10 Deutsch. Arch. f. klin. Med., 1879, xxiv. p. 618.

Diphtheritic conjunctivitis occurs either primarily or as a complication of pharyngeal or nasal diphtheria. Fortunately, it is not of frequent occurrence; the cornea may become destroyed either by pressure through the considerable swelling of the eyelid or by diphtheritic keratitis. Usually the upper eyelid is the first to suffer; it is red, rigid, swollen. In the beginning the conjunctiva palpebræ is smooth, dry and pale, while that of the eye is chemosed; afterward diphtheritic deposits take place either in floccules or in solid masses. Knapp distinguishes between croup and diphtheria of the eyelid according to the facility or impossibility of removing the deposit. In favorable cases the membranes begin to macerate and the eyelids to soften after a few days. In those less favorable perforation of the cornea, prolapse of the iris, or total destruction of the eye take place.

The ear is but rarely the primary seat of diphtheria. A girl of three years died of laryngeal diphtheria on Sept. 6, 1882, after an illness of four days. A girl of seven years was removed from the house on Sept. 6th and returned on Sept. 8th. On the afternoon of the 10th an earring taken from the corpse was attached to the left ear of the sister, after having been washed with soap and water only.

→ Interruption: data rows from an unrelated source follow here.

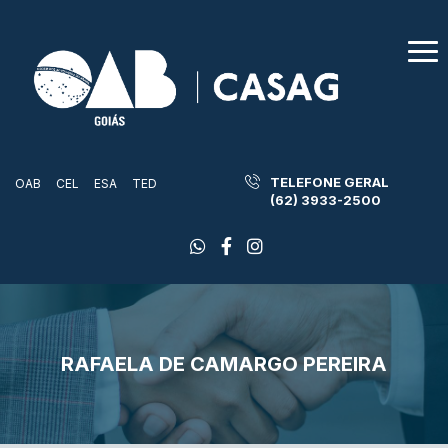
TELEFONE GERAL
OAB
CEL
ESA
TED
(62) 3933-2500
RAFAELA DE CAMARGO PEREIRA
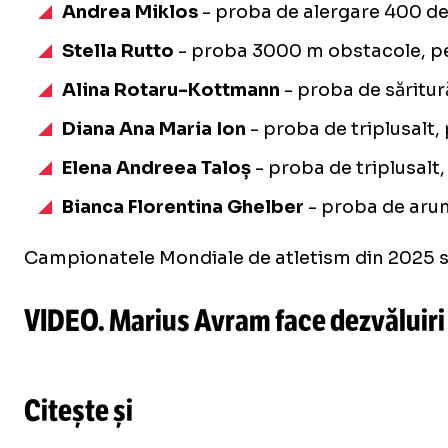
Andrea Miklos
- proba de alergare 400 de 
Stella Rutto
- proba 3000 m obstacole, pe
Alina Rotaru-Kottmann
- proba de săritur
Diana Ana Maria Ion
- proba de triplusalt,
Elena Andreea Taloș
- proba de triplusalt
Bianca Florentina Ghelber
- proba de arun
Campionatele Mondiale de atletism din 2025 se v
VIDEO. Marius Avram face dezvăluiri în
Citește și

About noon on the 11th the lobe of the left ear reddened, on the 12th it exhibited a membrane and became swollen, and some glands enlarged in the neighborhood. On the right mastoid process the skin was not quite healthy, a vesicatory having been applied three weeks previously. This surface became diphtheritic on the 12th, without consecutive glandular swelling. On the 13th the membranes grew thicker; on the 14th the pharynx was also affected, and the physician called in.

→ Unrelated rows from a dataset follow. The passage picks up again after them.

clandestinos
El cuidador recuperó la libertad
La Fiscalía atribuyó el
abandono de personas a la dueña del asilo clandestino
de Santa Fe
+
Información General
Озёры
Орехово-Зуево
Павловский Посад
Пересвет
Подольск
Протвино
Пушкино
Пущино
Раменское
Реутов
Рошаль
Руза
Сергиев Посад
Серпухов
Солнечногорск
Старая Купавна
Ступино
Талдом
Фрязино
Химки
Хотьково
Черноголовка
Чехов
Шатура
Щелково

Most diphtheritic affections of the ear, however, are secondary. In pharyngeal and nasal diphtheria the narrow orifice of the Eustachian tube is easily obstructed by either catarrhal swelling or diphtheritic deposit. The disease may invade the middle ear and the drum membrane with perforation, caries, and deafness following.

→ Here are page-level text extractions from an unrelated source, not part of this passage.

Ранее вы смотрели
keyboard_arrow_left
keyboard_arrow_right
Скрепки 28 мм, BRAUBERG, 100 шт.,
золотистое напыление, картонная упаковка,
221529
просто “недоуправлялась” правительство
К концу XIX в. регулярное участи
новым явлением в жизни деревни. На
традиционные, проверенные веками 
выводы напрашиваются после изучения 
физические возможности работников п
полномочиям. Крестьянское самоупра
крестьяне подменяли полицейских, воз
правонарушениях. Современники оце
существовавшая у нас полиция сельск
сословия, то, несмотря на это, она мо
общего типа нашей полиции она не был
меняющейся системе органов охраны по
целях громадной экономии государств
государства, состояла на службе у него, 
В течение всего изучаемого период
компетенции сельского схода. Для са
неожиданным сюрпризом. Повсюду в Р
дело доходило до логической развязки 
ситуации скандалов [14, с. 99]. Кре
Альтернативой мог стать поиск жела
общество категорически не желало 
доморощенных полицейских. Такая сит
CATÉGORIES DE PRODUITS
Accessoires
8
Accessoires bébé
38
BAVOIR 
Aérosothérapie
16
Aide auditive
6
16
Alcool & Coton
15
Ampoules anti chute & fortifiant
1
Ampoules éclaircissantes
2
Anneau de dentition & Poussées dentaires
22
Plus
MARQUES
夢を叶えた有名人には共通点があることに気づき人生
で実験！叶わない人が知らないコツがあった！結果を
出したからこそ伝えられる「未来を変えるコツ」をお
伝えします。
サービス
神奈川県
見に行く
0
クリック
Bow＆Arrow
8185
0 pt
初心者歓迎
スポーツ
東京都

The descent of the diphtheritic process into the respiratory organs may give rise to various conditions. The membrane is not always found to pass uninterruptedly from the mucous membrane of the fauces into the larynx; not infrequently isolated diphtheritic spots are found in the pouches on either side of the attached extremity of the epiglottis, or on the epiglottis, or in the larynx. At such times the epiglottis is moderately swollen, its margins hard and reddened. Occasionally the redness is interrupted by small diphtheritic deposits, which may remain isolated for a considerable time, but generally coalesce so as to coat the edges of the epiglottis with a continuous membrane. As a rule, the upper surface of the epiglottis is not completely covered by membrane, while only now and then diphtheritic deposits are found on its under surface.